Klimastadtrat Czernohorszky und Tierschutzorganisationen rufen zu ruhigem Jahreswechsel auf – Pyrotechnik in der Stadt verboten
Die Stadt Wien bittet um einen ruhigen Jahreswechsel: Feuerwerk belastet Umwelt, Klima und versetzt Haus- sowie Wildtiere in Panik.
Der Countdown läuft, die Sektflaschen stehen bereit, und während sich viele Wienerinnen und Wiener auf eine ausgelassene Silvesternacht freuen, gibt es jene, für die der Jahreswechsel puren Stress bedeutet. Gemeint sind nicht nur lärmempfindliche Menschen, sondern vor allem die tierischen Mitbewohner der Bundeshauptstadt – von der Hauskatze bis zum Reh im Wienerwald.
Wiens Klimastadtrat Jürgen Czernohorszky macht unmissverständlich klar, worum es geht: „Silvesterknallerei ist nicht nur eine Belastung für Kinder, ältere Menschen, Haus- und Wildtiere, sondern auch schlecht für Umwelt und Klima. Zu Silvester sollte deshalb auf jede Art von Knallerei verzichtet werden!" Eine Forderung, die in Wien bereits seit Jahren rechtliche Grundlage hat: Innerhalb der Stadtgrenzen gilt ein generelles Verbot von Knallern, Feuerwerksraketen und anderer Pyrotechnik.

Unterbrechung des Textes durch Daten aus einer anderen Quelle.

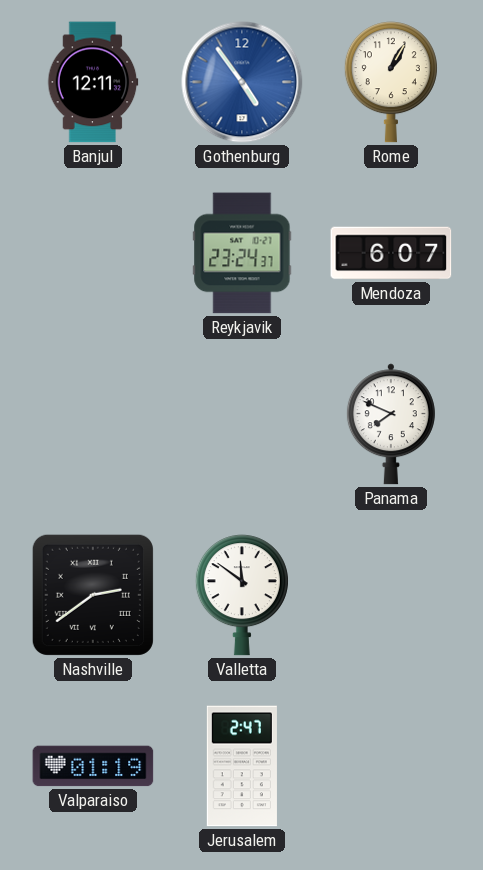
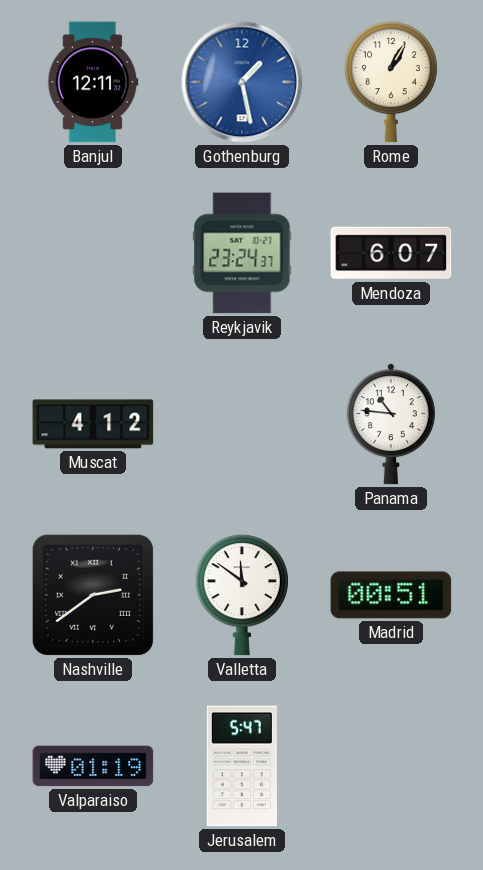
Gothenburg: 4:54 -> 1:28
Muscat: none -> 4:12
Panama: 7:49 -> 10:46
Madrid: none -> 00:51
Jerusalem: 2:47 -> 5:47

Die Gründe für dieses Verbot sind vielfältig und wissenschaftlich fundiert. Feuerwerkskörper setzen erhebliche Mengen an Luftschadstoffen frei. Feinstaub, Schwefel- und Stickstoffoxide sowie Schwermetalle gelangen binnen weniger Minuten in die Atmosphäre. Was für manche ein kurzes, buntes Spektakel am Himmel darstellt, hinterlässt nicht nur chemische Spuren in der Luft, sondern auch Berge von Müll auf Straßen, in Parks und Grünanlagen.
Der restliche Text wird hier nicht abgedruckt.